This thesis includes three independent chapters.
The first connects inter-generational asset transfers and education. Using Italian microdata, I show that (i) youths expecting inheritances are more likely to pursue higher education, and that (ii) inheritance expectations and receipts strongly predict bequest intentions. I join these two findings in a simple analytical model where dynastic altruism acts as a patience multiplier. Inheritance-expecting youths bear the short-term costs of education to reap the long-term benefits in terms of earnings – hence ability to fund a bequest. A quantitative life-cycle model embedding this feature shows that (i) heterogeneity in bequest motives explains around a third of the student gap between those between those expecting and not expecting inheritances, and (ii) the link between dynastic altruism and education is stronger when the present value of the returns to education is lower.

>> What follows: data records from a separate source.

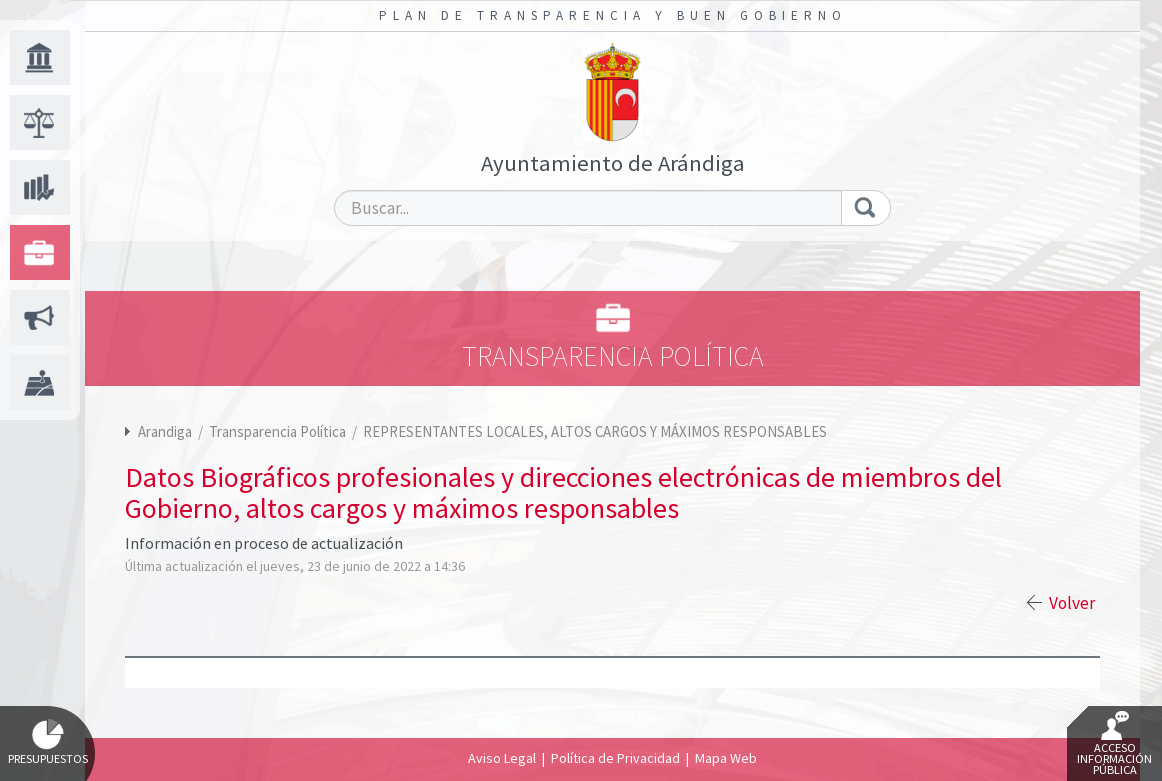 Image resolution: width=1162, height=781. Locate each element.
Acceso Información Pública (1114, 744)
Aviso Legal (502, 758)
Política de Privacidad (615, 758)
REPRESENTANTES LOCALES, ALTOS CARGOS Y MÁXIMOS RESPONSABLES (595, 431)
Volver (1072, 603)
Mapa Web (726, 758)
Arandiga (165, 431)
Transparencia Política (279, 431) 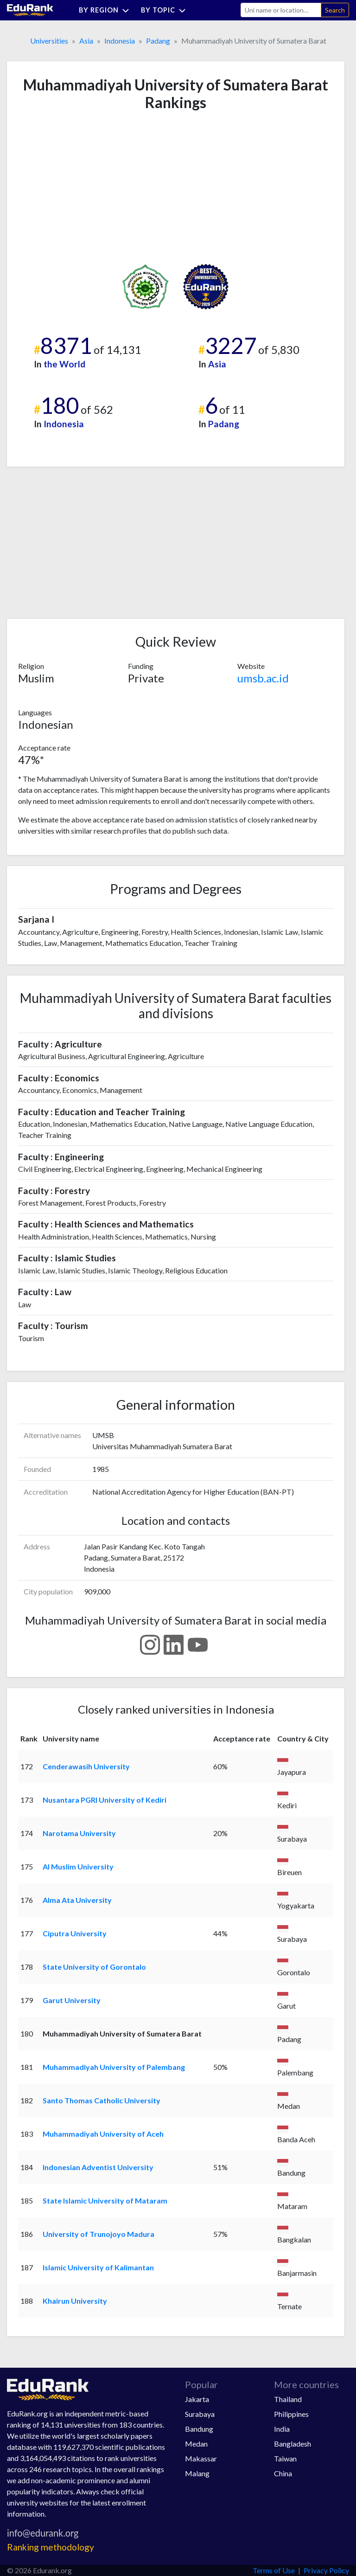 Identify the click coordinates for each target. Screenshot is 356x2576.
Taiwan (285, 2458)
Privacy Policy (326, 2570)
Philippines (291, 2413)
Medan (196, 2443)
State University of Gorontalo (94, 1966)
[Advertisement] (87, 187)
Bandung (199, 2428)
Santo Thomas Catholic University (101, 2100)
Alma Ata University (77, 1899)
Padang (158, 40)
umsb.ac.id (263, 678)
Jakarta (197, 2399)
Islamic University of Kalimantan (98, 2267)
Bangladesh (292, 2443)
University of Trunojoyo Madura (98, 2233)
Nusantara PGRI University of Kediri (104, 1799)
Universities (49, 40)
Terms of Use (274, 2570)
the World (64, 364)
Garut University (72, 2000)
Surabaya (200, 2413)
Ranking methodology (50, 2547)
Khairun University (75, 2300)
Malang (197, 2473)
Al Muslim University (78, 1866)
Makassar (201, 2458)
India (282, 2428)
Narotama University (79, 1833)
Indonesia (119, 40)
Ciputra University (75, 1933)
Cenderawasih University (86, 1766)
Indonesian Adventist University (98, 2167)
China (283, 2473)
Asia (86, 40)
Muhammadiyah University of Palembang (114, 2066)
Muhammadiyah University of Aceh (103, 2133)
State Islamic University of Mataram (105, 2200)
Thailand (288, 2399) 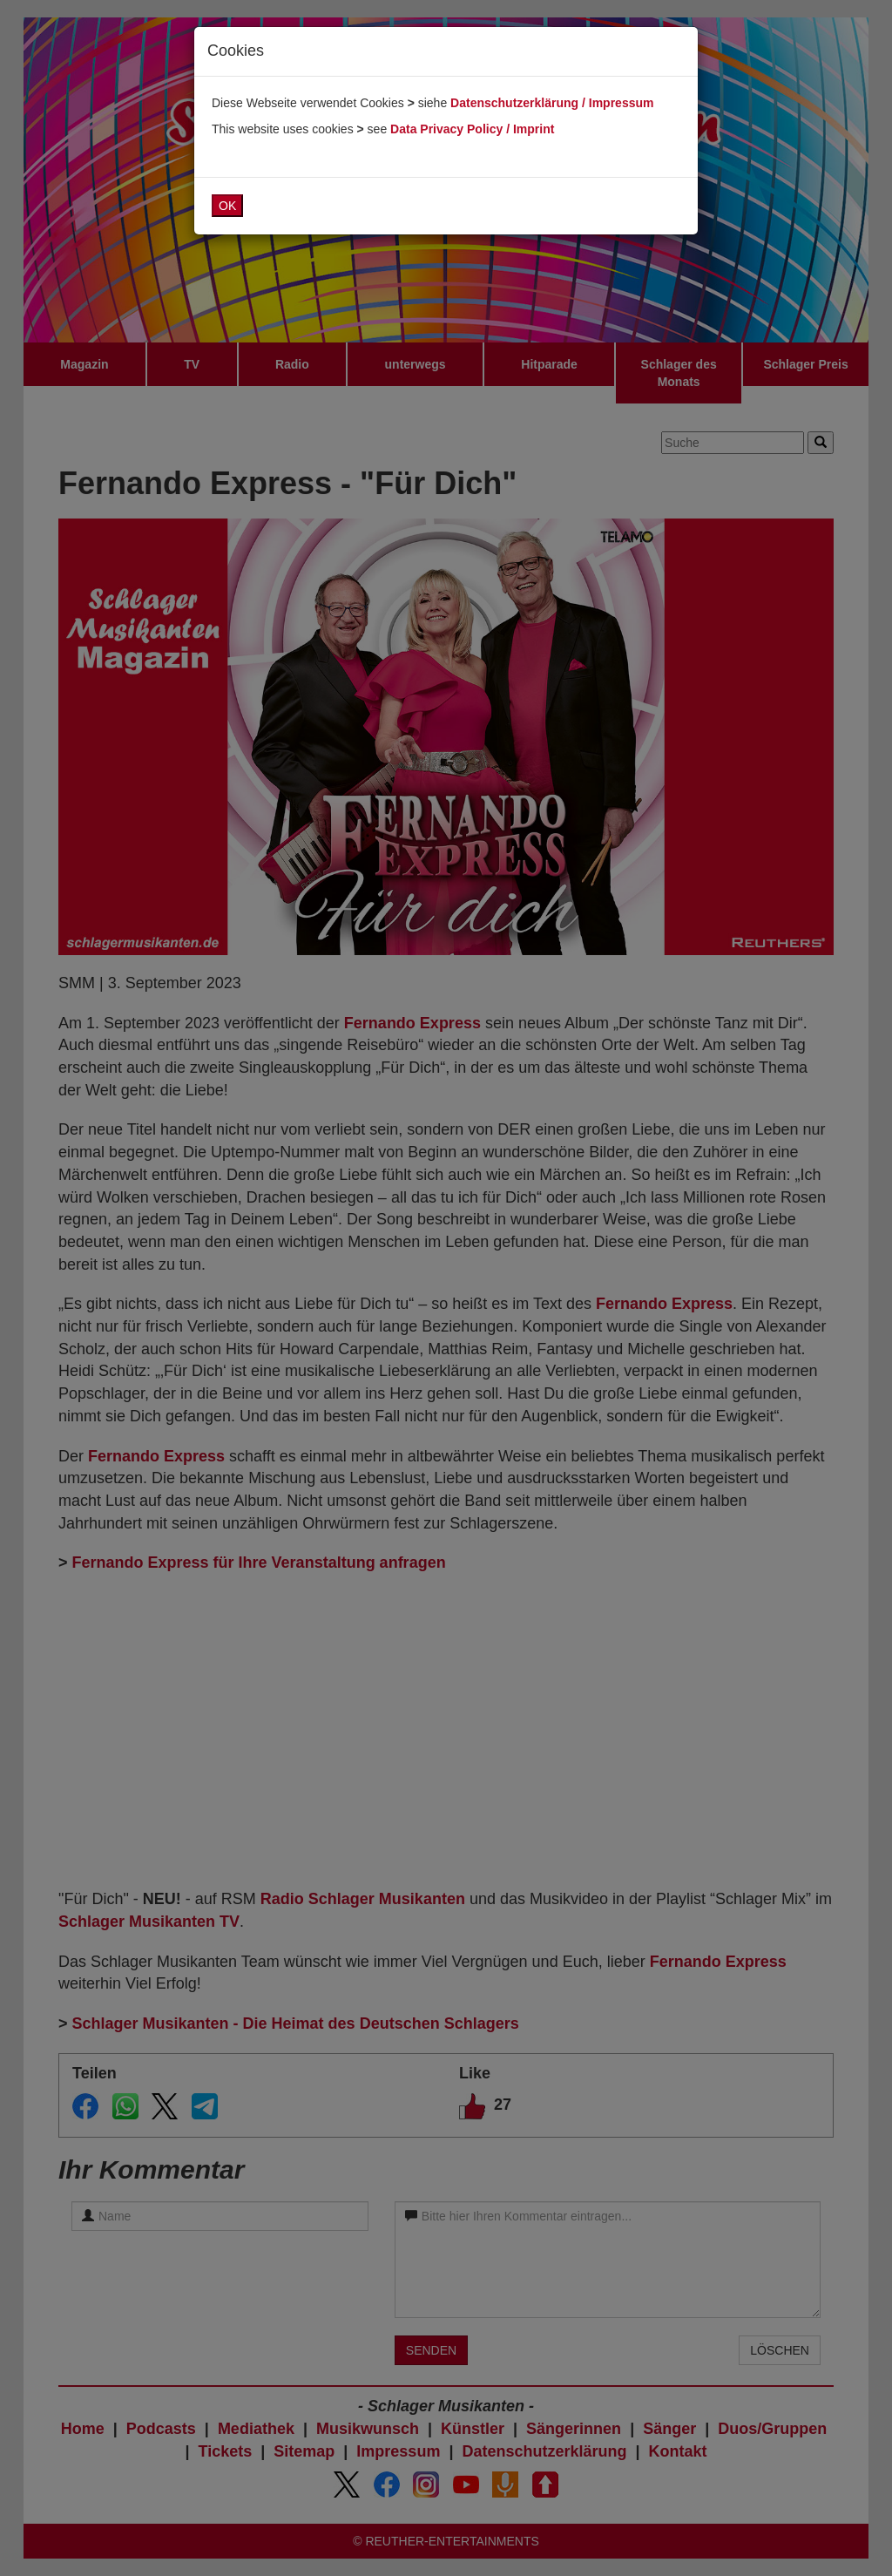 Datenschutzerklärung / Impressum (551, 103)
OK (227, 206)
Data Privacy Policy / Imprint (472, 129)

The second chapter, co-authored with Andrej Mijakovic, documents a positive association between within-country income inequality and current account balances. This is driven by differences in saving rates arising in response to permanent income inequality. A two-country heterogeneous agent model with non-homothetic preferences reproduces saving rates increasing in permanent income, leading to capital outflows from the less unequal country. In addition, the model accounts for the U.S. exception through the effects of financial liberalisation, and illustrates how inequality variation across and within countries, rather than its absolute levels, shapes global imbalances.
The third chapter, co-authored with several colleagues, investigates how feedback on blood test results affects participation in biomeasure sample collection in a longitudinal study. Using a randomized study within the UK Understanding Society Innovation Panel, we find that offering feedback significantly increases participants’ willingness to provide blood samples, especially in web-based surveys. This shows how simple interventions can enhance data collection, with important implications for improving the quality and quantity of biomedical data.